Organizations face a dilemma. On the one hand, they have to ensure the effectiveness of their official policy, but on the other hand, they count on their members to frequently deviate from the rules and ignore instructions for the sake of the organization. This is because formal rules are often too rigid to fit every situation, so organizations must be willing to tolerate deviance-as long as it does not fundamentally call the existence of the formal order into question.
In organizational research, rule deviance that is functional for an organization is known as useful illegality. The concept pertains not only to behavior that breaches state laws, but also to behavior that violates an organization's formal expectations, meaning the laws of the organization. Disregarding occupational safety laws, exceeding state-mandated rest periods for truck drivers or bribing customers to win a contract can all be considered cases of useful illegality, as can ignoring official channels or flouting internal procedural guidelines-incidents that violate the formal expectations in an organization but do not break state laws.

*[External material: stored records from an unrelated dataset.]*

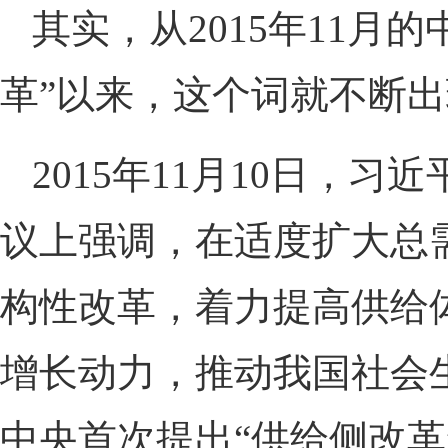
其实，从2015年11月
革”以来，这个词就不断
2015年11月10日，
议上强调，在适度扩大总
构性改革，着力提高供给
增长动力，推动我国社会
中央首次提出“供给侧改革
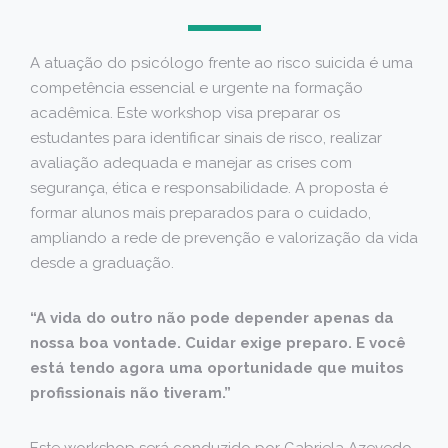
A atuação do psicólogo frente ao risco suicida é uma
competência essencial e urgente na formação
acadêmica. Este workshop visa preparar os
estudantes para identificar sinais de risco, realizar
avaliação adequada e manejar as crises com
segurança, ética e responsabilidade. A proposta é
formar alunos mais preparados para o cuidado,
ampliando a rede de prevenção e valorização da vida
desde a graduação.
“A vida do outro não pode depender apenas da
nossa boa vontade. Cuidar exige preparo. E você
está tendo agora uma oportunidade que muitos
profissionais não tiveram.”
Este workshop será conduzido por Gabriela Azevedo,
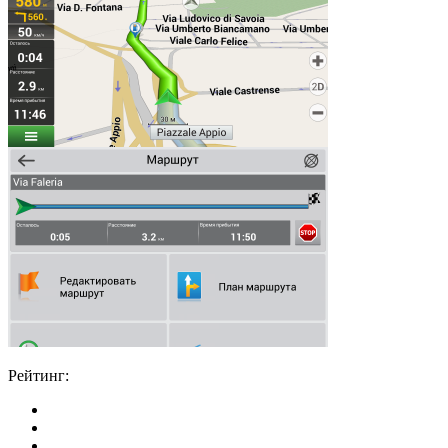
Рейтинг:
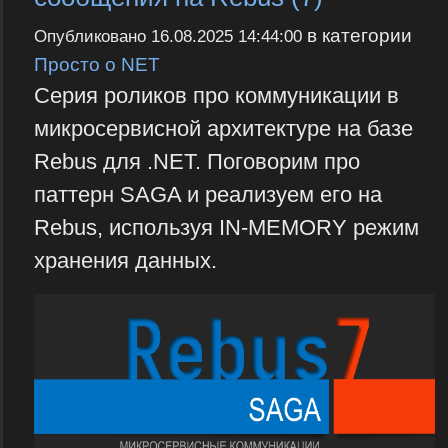
в категории
Опубликовано
16.08.2025 14:44:00
Просто о NET
Серия роликов про коммуникации в
микросервисной архитектуре на базе
Rebus для .NET. Поговорим про
паттерн SAGA и реализуем его на
Rebus, используя IN-MEMORY режим
хранения данных.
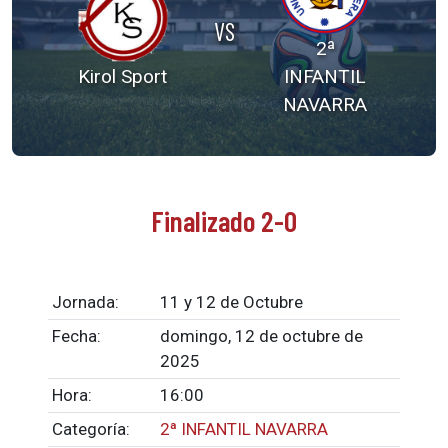
VS
2ª
Kirol Sport
INFANTIL
NAVARRA
Finalizado 2-0
Jornada:
11 y 12 de Octubre
Fecha:
domingo, 12 de octubre de
2025
Hora:
16:00
Categoría:
2ª INFANTIL NAVARRA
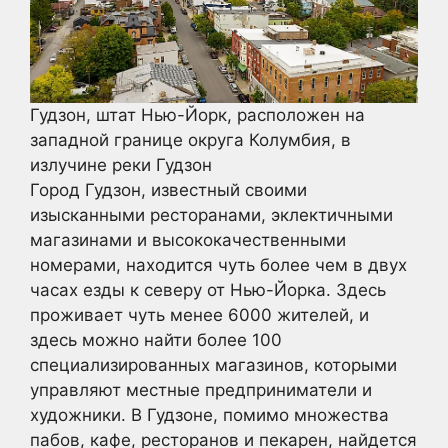
Гудзон, штат Нью-Йорк, расположен на
западной границе округа Колумбия, в
излучине реки Гудзон
Город Гудзон, известный своими
изысканными ресторанами, эклектичными
магазинами и высококачественными
номерами, находится чуть более чем в двух
часах езды к северу от Нью-Йорка. Здесь
проживает чуть менее 6000 жителей, и
здесь можно найти более 100
специализированных магазинов, которыми
управляют местные предприниматели и
художники. В Гудзоне, помимо множества
пабов, кафе, ресторанов и пекарен, найдется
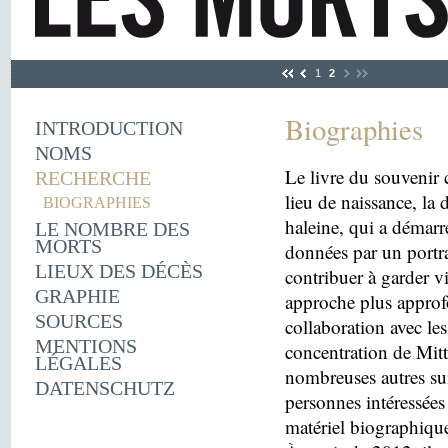
1
2
Biographies
INTRODUCTION
NOMS
Le livre du souvenir 
RECHERCHE
lieu de naissance, la
BIOGRAPHIES
haleine, qui a démarr
LE NOMBRE DES
MORTS
données par un portra
LIEUX DES DÉCÈS
contribuer à garder v
GRAPHIE
approche plus approfo
SOURCES
collaboration avec le
MENTIONS
concentration de Mitt
LÉGALES
nombreuses autres sui
DATENSCHUTZ
personnes intéressées 
matériel biographiqu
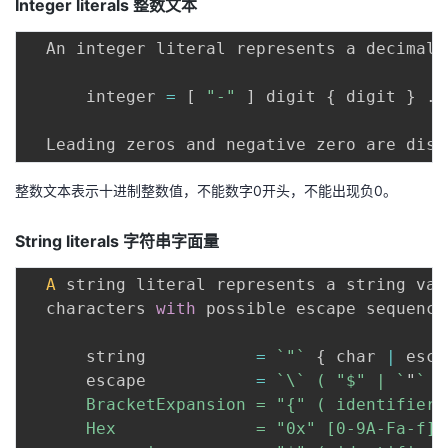
Integer literals
整数文本
  An integer literal represents a decimal 
      integer 
=
[
"-"
]
 digit 
{
 digit 
}
.
  Leading zeros and negative zero are disa
整数文本表示十进制整数值，不能数字0开头，不能出现负0。
String literals
字符串字面量
A
 string literal represents a string val
  characters 
with
 possible escape sequence
      string           
=
`
"
`
{
 char 
|
 esca
      escape           
=
`
\` ( "$" | 
`
"
`
 |
      BracketExpansion = "{" ( identifier 
      Hex              = "0x" [0-9A-Fa-f][0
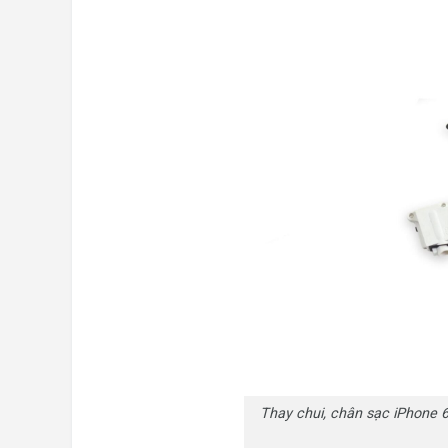
Thay chui, chân sạc iPhone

For all of the outrage usually generated by rule-breaking and legal violations, it is widely acknowledged that rule deviance is functional in organizations. It is not for nothing that "working to rule" is considered the most effective form of industrial action for paralyzing an organization. When all rules and instructions are followed to the letter, even a well-planned organization will come to a standstill. The organization is broken by the rigidity of its formal structures and done in by its mania for order and ordinances, its regulation frenzy and its rule fetishism. But this insight is quickly forgotten when a media scandal erupts around an organization that has broken a rule or law.